From the line containing "Target: right heart" to the final line of the entries, every line is to be reproduced exactly; no other line belongs in the output.

━━━━━━

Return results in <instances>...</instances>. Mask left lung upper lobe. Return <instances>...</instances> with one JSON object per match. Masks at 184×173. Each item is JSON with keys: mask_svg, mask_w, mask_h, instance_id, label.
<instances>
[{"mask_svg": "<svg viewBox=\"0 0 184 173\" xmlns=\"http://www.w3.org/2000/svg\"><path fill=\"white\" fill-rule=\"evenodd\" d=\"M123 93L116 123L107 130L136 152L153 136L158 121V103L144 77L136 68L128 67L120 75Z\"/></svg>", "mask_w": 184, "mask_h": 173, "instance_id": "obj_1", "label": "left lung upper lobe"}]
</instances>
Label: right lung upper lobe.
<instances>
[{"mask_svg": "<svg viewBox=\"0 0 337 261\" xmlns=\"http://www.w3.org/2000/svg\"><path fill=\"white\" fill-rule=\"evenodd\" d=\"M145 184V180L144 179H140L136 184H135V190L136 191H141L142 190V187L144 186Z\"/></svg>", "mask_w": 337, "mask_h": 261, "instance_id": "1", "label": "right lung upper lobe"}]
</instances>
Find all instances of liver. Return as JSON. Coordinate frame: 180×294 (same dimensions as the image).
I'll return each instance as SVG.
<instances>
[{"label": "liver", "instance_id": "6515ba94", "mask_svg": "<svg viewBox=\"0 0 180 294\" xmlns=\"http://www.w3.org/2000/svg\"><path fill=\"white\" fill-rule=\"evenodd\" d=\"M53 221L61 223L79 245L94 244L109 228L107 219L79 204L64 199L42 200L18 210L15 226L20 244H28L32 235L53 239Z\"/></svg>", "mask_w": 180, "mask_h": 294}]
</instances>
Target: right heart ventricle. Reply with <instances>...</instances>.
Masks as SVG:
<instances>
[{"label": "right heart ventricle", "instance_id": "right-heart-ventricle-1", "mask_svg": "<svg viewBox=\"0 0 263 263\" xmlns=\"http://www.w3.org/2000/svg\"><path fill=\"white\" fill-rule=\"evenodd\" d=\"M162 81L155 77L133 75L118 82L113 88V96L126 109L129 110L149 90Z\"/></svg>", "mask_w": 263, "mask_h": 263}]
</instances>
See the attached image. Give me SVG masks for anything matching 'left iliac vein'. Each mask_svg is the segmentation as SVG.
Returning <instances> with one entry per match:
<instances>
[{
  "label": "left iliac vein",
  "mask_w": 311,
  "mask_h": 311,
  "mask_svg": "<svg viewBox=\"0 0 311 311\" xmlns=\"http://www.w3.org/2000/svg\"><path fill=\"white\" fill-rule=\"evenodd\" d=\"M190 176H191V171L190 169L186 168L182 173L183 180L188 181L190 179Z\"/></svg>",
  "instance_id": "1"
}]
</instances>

━━━━━━

• Exercise response
Target: right heart ventricle. Reply with <instances>...</instances>.
Masks as SVG:
<instances>
[{"label": "right heart ventricle", "instance_id": "right-heart-ventricle-1", "mask_svg": "<svg viewBox=\"0 0 263 263\" xmlns=\"http://www.w3.org/2000/svg\"><path fill=\"white\" fill-rule=\"evenodd\" d=\"M162 81L155 77L133 75L118 82L113 88V96L126 109L129 110L149 90Z\"/></svg>", "mask_w": 263, "mask_h": 263}]
</instances>
See the attached image. Give me SVG masks for anything matching 'left iliac vein'. Each mask_svg is the segmentation as SVG.
Returning <instances> with one entry per match:
<instances>
[{
  "label": "left iliac vein",
  "mask_w": 311,
  "mask_h": 311,
  "mask_svg": "<svg viewBox=\"0 0 311 311\" xmlns=\"http://www.w3.org/2000/svg\"><path fill=\"white\" fill-rule=\"evenodd\" d=\"M190 176H191V171L190 169L186 168L182 173L183 180L188 181L190 179Z\"/></svg>",
  "instance_id": "1"
}]
</instances>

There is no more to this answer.